Facchini ressalta que o projeto conseguiu acesso a Barcelona pela sua metodologia bem fundada, já que todos os passos do processo estão bem definidos. Entre eles está a aplicação em fumantes para comprovar a eficiência da bala.

As alunas e o professor vão sair do Brasil no dia 26 de fevereiro e a feira acontece nos dias 28 de fevereiro e 1º, 2 e 3 de março. Com ajuda de custo de R$ 3 mil, a Associação Empresarial de Jaraguá do Sul (Acijs) vai pagar a estadia deles, enquanto a Secretária da Educação vai auxiliar na passagem com R$ 12 mil.

"O Brasil inteiro saiu com apenas três credenciais e uma delas veio para Jaraguá do Sul. É um orgulho imenso", destaca o secretário de Educação de Jaraguá do Sul, Rogério Jung.

Futuro do projeto

A base de um trabalho científico é a adaptação, algo que aconteceu recorrentemente com a bala produzida pelas meninas. O próximo passo é fazer a verificação do potencial do projeto na prática, testando com pessoas fumantes.
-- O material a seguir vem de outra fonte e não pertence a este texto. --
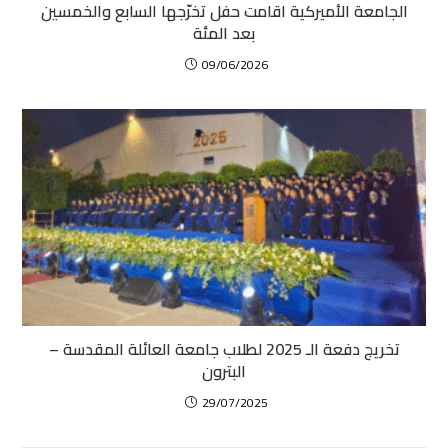
الجامعة الأميركية اقامت حفل تخرّجها السابع والخمسين
بعد المئة
09/06/2026
تخريج دفعة الـ 2025 لطلاب جامعة العائلة المقدسة –
البترون
29/07/2025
"Nós já fizemos o teste em off, mas agora precisamos aplica-lo metodologicamente, passando por todos os processos e pelo comitê de ética", destaca Facchini.

De acordo com Leticia, o maior aprendizado com o projeto foi que, com determinação, todo mundo pode chegar no seu objetivo. O delas era diminuir o número de fumantes no mundo. "A nossa meta é conseguir fazer a humanidade parar de fumar e pelo jeito estamos conseguindo", enfatiza.

As alunas não esperam ter tanto sucesso com o projeto | Foto Eduardo Montecino OCP News

Scheila destaca que a bala tem levado as duas a lugares imagináveis, conhecer culturas completamente diferentes e aprender novas experiências com ideias de outros estudantes. "Fiquei surpresa quando descobri que iriamos a outro país", frisa.

O impacto da iniciação científica

O secretário de Educação, Rogério Jung, conta que tinha a preocupação em fazer escolas integrais darem certo na cidade, como é o caso da Luiz Gonzaga Ayroso. Conversando com o professor Facchini, o secretario resolveu incentivar a iniciação científica na escola em 2017.

Somente no ano passado, a escola produziu 36 projetos desse ramo. No 6º ano, a aplicação científica é obrigatória para que os alunos possam conhecer melhor esse mundo e no 7º ao 9º ano é facultativo.

"Quando começamos a iniciação científica, eu tinha certeza que daria [certo], mas não tão rápido", destaca Jung.

O secretario conta que esses projetos incentivam as crianças a buscarem o conhecimento, explorar outras culturas, agregando um valor além da sala de aula. "Eu vejo que eles aprendem brincando. A educação tem a função de formar a parte social da nossa cidade", comenta.